Except for the images, repeat the entries below word for word.

[Opening Record extracts section]

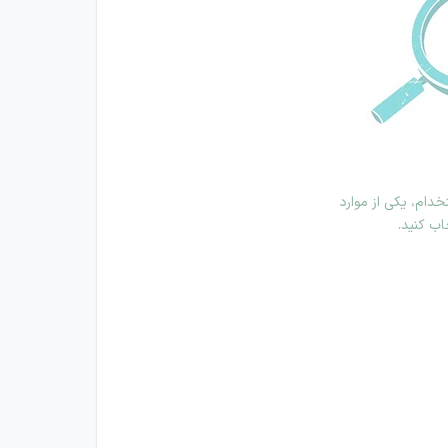
دام، یکی از موارد
اب کنید.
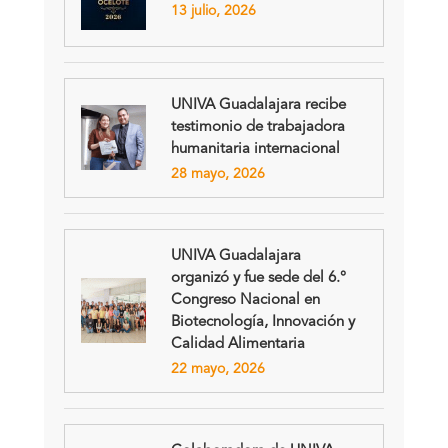
13 julio, 2026
UNIVA Guadalajara recibe
testimonio de trabajadora
humanitaria internacional
28 mayo, 2026
UNIVA Guadalajara
organizó y fue sede del 6.°
Congreso Nacional en
Biotecnología, Innovación y
Calidad Alimentaria
22 mayo, 2026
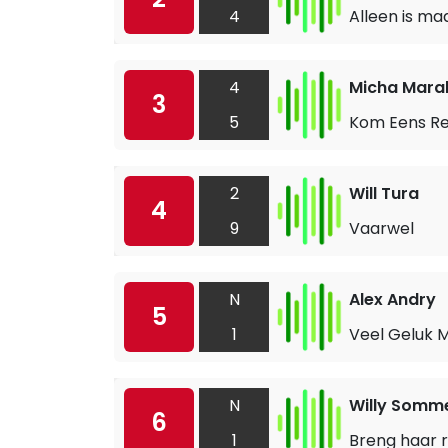
4
Alleen is ma
4
Micha Mara
3
5
Kom Eens Re
2
Will Tura
4
9
Vaarwel
N
Alex Andry
5
1
Veel Geluk 
N
Willy Somm
6
1
Breng haar 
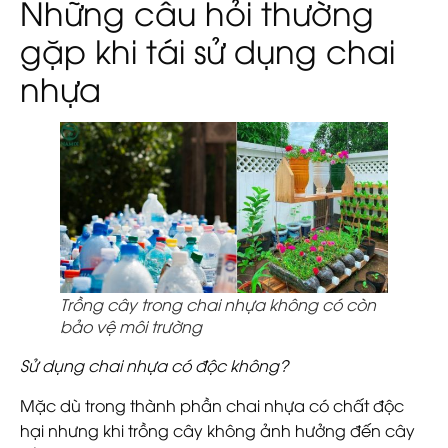
Những câu hỏi thường
gặp khi tái sử dụng chai
nhựa
Trồng cây trong chai nhựa không có còn
bảo vệ môi trường
Sử dụng chai nhựa có độc không?
Mặc dù trong thành phần chai nhựa có chất độc
hại nhưng khi trồng cây không ảnh hưởng đến cây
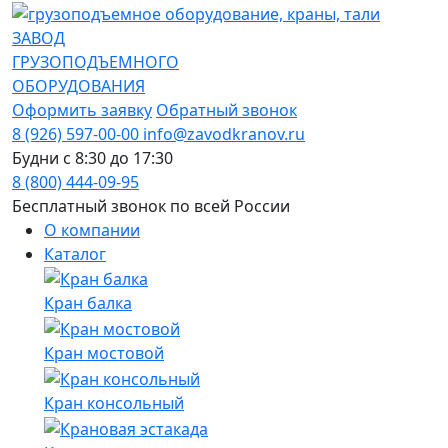
ЗАВОД
ГРУЗОПОДЪЕМНОГО
ОБОРУДОВАНИЯ
Оформить заявку
Обратный звонок
8 (926) 597-00-00
info@zavodkranov.ru
Будни с 8:30 до 17:30
8 (800) 444-09-95
Бесплатный звонок по всей России
О компании
Каталог
Кран балка
Кран мостовой
Кран консольный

[Closing Record extracts section]

Output -
دام، یکی از موارد
اب کنید.
13 julio, 2026
UNIVA Guadalajara recibe
testimonio de trabajadora
humanitaria internacional
28 mayo, 2026
UNIVA Guadalajara
organizó y fue sede del 6.°
Congreso Nacional en
Biotecnología, Innovación y
Calidad Alimentaria
22 mayo, 2026
4
Alleen is ma
4
Micha Mara
3
5
Kom Eens Re
2
Will Tura
4
9
Vaarwel
N
Alex Andry
5
1
Veel Geluk 
N
Willy Somm
6
1
Breng haar 
Những câu hỏi thường
gặp khi tái sử dụng chai
nhựa
Trồng cây trong chai nhựa không có còn
bảo vệ môi trường
Sử dụng chai nhựa có độc không?
Mặc dù trong thành phần chai nhựa có chất độc
hại nhưng khi trồng cây không ảnh hưởng đến cây
ЗАВОД
ГРУЗОПОДЪЕМНОГО
ОБОРУДОВАНИЯ
Оформить заявку
Обратный звонок
8 (926) 597-00-00
info@zavodkranov.ru
Будни с 8:30 до 17:30
8 (800) 444-09-95
Бесплатный звонок по всей России
О компании
Каталог
Кран балка
Кран мостовой
Кран консольный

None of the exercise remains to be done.